Муж что-то почувствовал. Его взгляд потеплел. Он положил на моё плечо свою ручищу. Поглаживает. Я морщусь, но руку не убираю. Его руками можно шкурить деревянные поверхности вместо наждачной бумаги. Кожа рук от физической работы загрубела, и натруженные мозоли на ладонях образовали такие жёсткие уплотнения, что стоит ему меня погладить, как на коже остаются белые полосы. Никогда не понимала, зачем люди придумывают какие-то эротические излишества для освежения чувств? Какая тут может быть эротика? Какая романтика? Свою ручищу положил, ярко-синим взглядом обжёг и... всё. Я готова! Камасутра отдыхает.   

Так было и в первый раз, когда мы только-только познакомились. Глянул, приобнял. Я уткнулась носом в его плечо, вдохнула запах его тела и... улетела. 

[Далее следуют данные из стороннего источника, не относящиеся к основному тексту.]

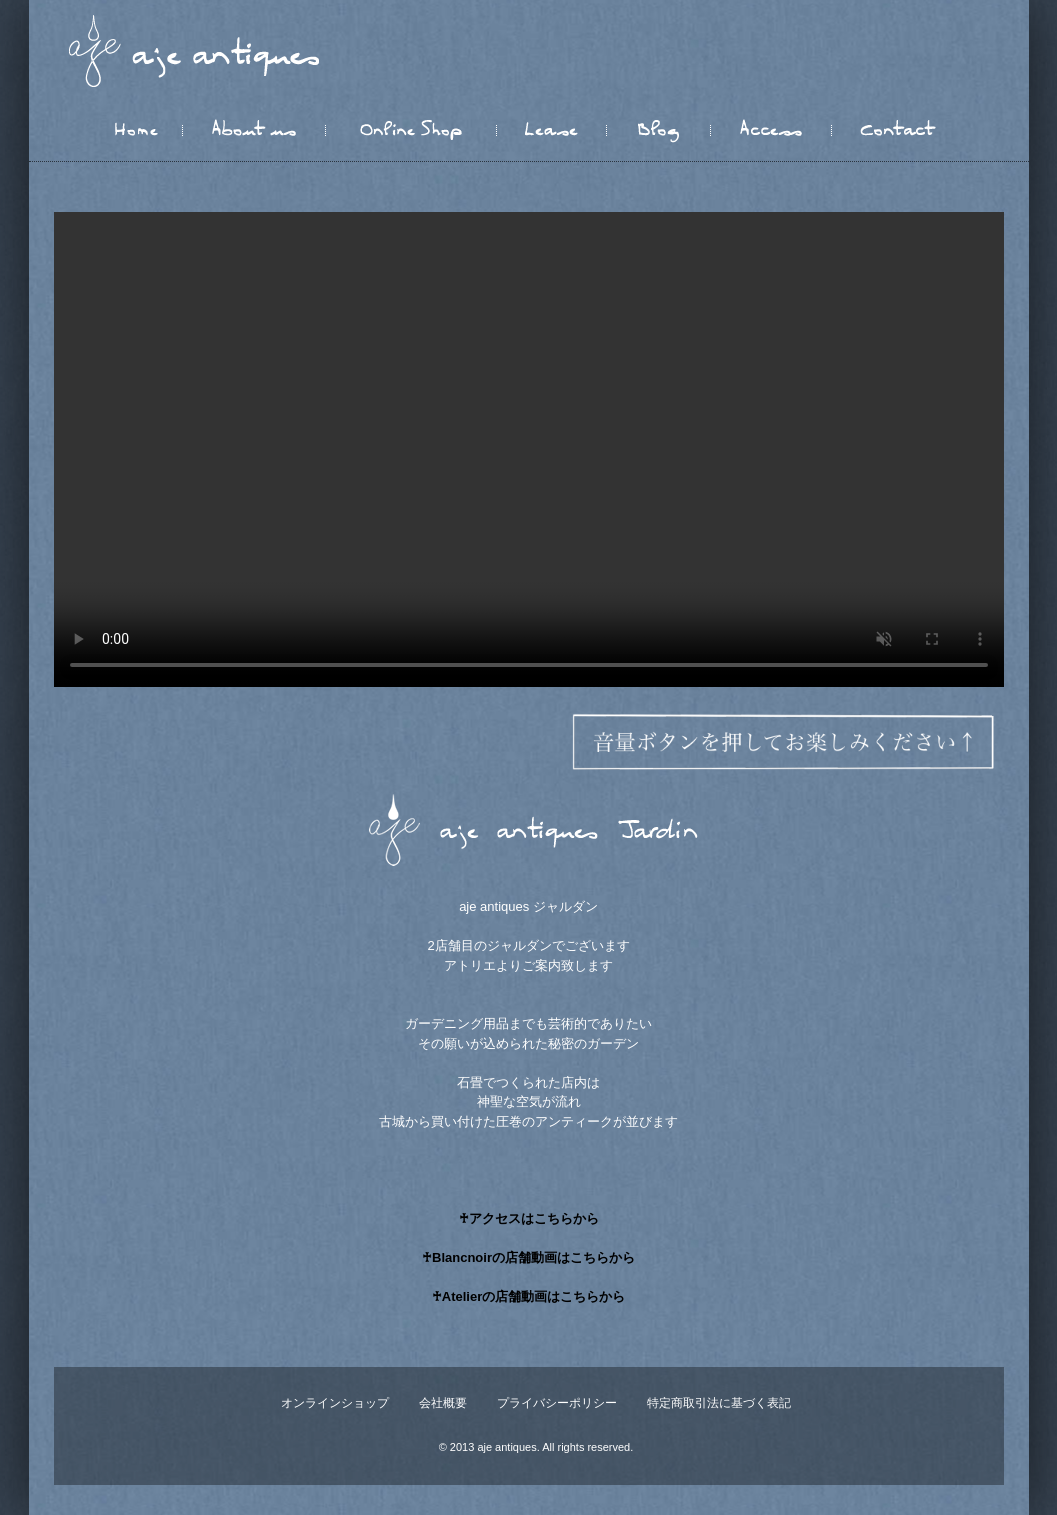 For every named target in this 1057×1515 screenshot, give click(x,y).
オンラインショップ (335, 1403)
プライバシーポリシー (557, 1403)
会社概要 (443, 1403)
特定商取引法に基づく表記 (719, 1403)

Говорят, это - химия. Ну, если этой химии хватило на тридцать лет, - тут не иначе, как целая таблица Менделеева.
 
Он меня за всю нашу жизнь никогда не ревновал. Настолько уверен в своей неотразимости. Самоуверенный, гад. Ненавижу! Неотёсанный чурбан! Он даже не считает нужным хоть как-то иногда проявлять к своей женщине внимание. Ага! Щас! Разбежалась. Не дождёшься от него. Мой муж душевную теплоту всегда считал телячьими нежностями. Единственный человек, которому удалось пробить брешь в этом железобетонном сердце, так это нашему внуку. Когда Давидке исполнилось полгода, он нежно взял своими маленькими и пухлыми ручонками деда за лицо, долго-долго влюблёнными глазками смотрел на него, а потом поцеловал в усы. И всё! Дед пропал. Сейчас ползает на четвереньках, выполняя роль объезженного скакуна, читает внуку сказки, смотрит с ним мультики, играет в мячик. Короче, впал в детство. Вот так и редеют наши ряды адекватных людей…

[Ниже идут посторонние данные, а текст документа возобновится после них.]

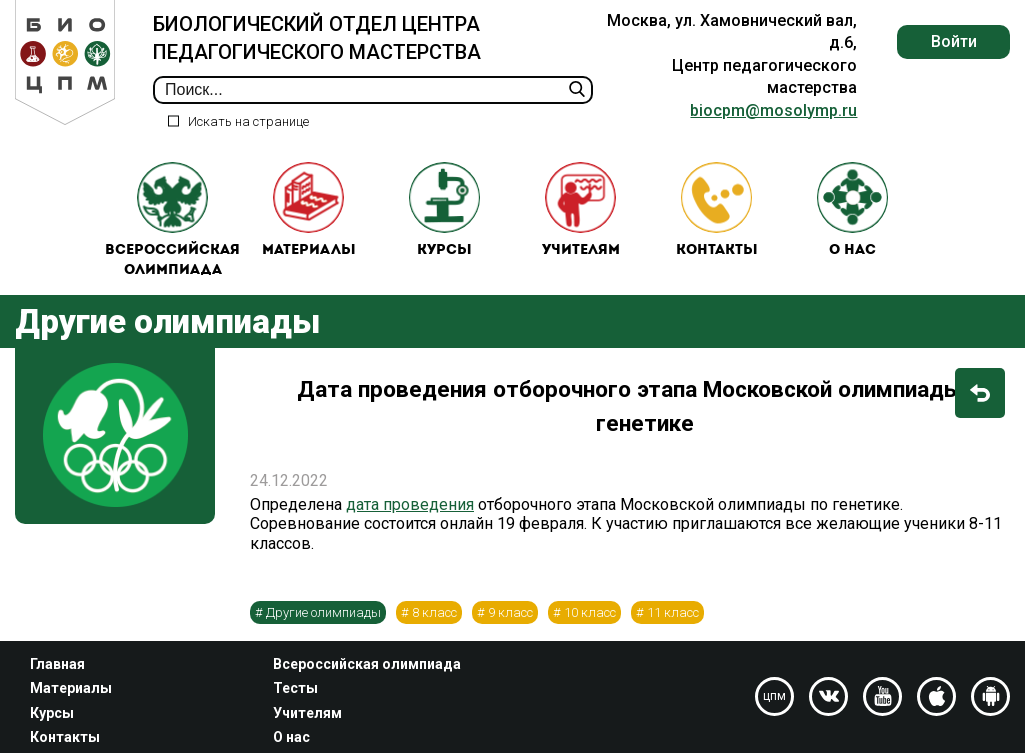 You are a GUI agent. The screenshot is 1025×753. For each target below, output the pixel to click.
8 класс (434, 617)
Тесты (295, 688)
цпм (774, 696)
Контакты (717, 212)
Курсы (445, 212)
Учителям (581, 212)
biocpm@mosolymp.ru (773, 110)
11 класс (673, 617)
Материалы (309, 212)
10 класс (590, 617)
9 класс (510, 617)
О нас (853, 212)
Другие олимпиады (323, 617)
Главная (57, 664)
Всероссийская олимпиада (172, 222)
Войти (954, 41)
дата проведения (410, 510) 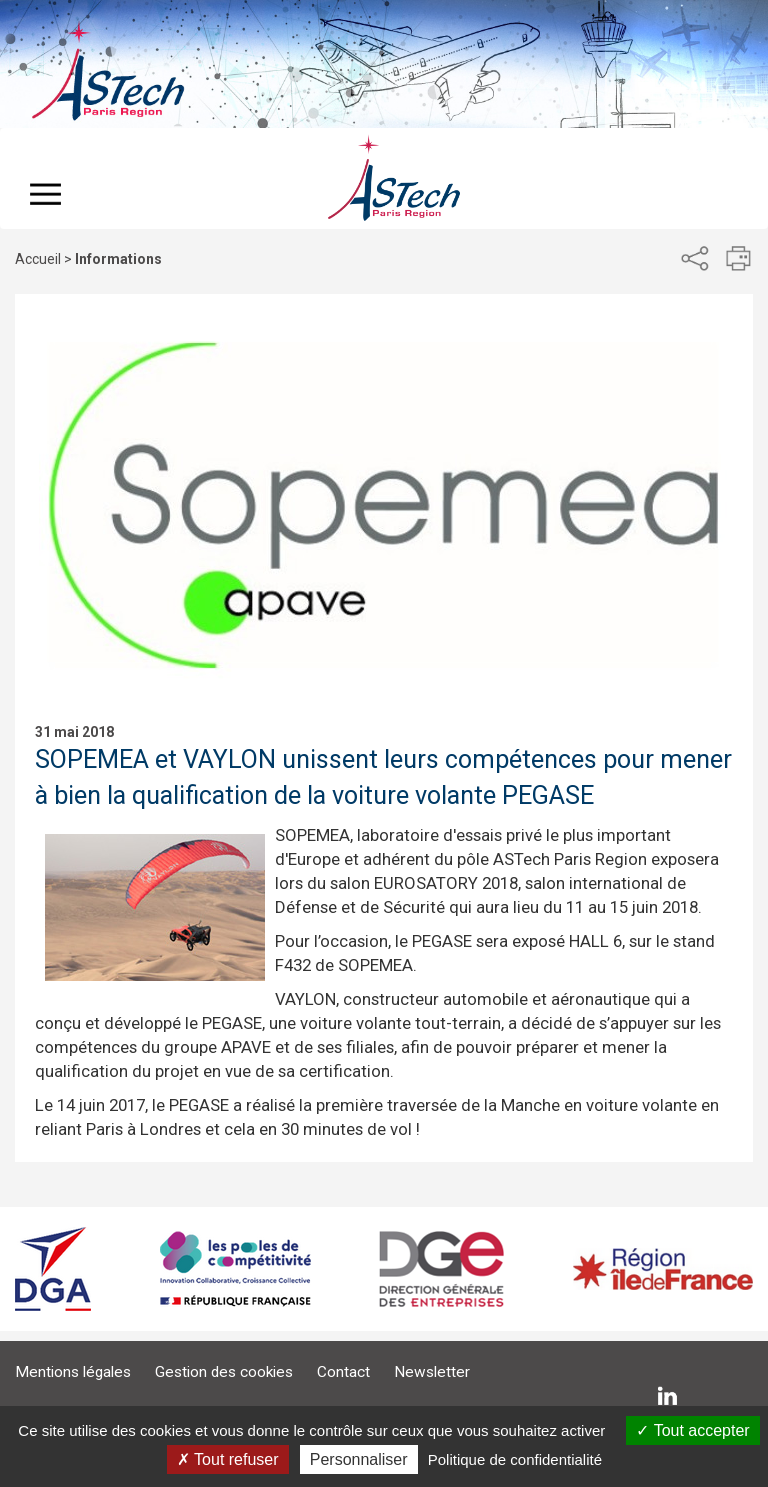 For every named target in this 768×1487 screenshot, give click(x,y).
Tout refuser (228, 1459)
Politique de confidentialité (515, 1459)
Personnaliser (359, 1459)
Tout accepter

Наконец решаюсь. Выпалила сразу, залпом:
- Завтра у нас юбилей - тридцать лет. Отмечать будем? - спросила, ни на что не рассчитывая.
- Будем. Но только вдвоём - ты и я. Хорошо? - смотрит на меня настороженно, боится, что я обижусь.
Затем добавляет:
- Ужин при свечах, - и в уголках глаз прячет смешинку.
- При свечах? - отвечаю. - Ну хорошо. Если завтра будет обрыв на линии, и у нас пропадёт свет, будет тебе ужин при свечах.
Моя шутка пришлась ему по вкусу. Смеётся. А у меня от его смеха сразу пропадают все обиды и недовольства. Вот так всегда! Захочешь разозлиться, да не получится. То ручищами своими загребёт так, что не дыхнёшь; то синим взглядом обожжёт; то засмеётся заразительно и... всё! Пиши пропало.
 
Да и Бог с ним... с этим юбилеем. Разве в этом заключается простое женское счастье?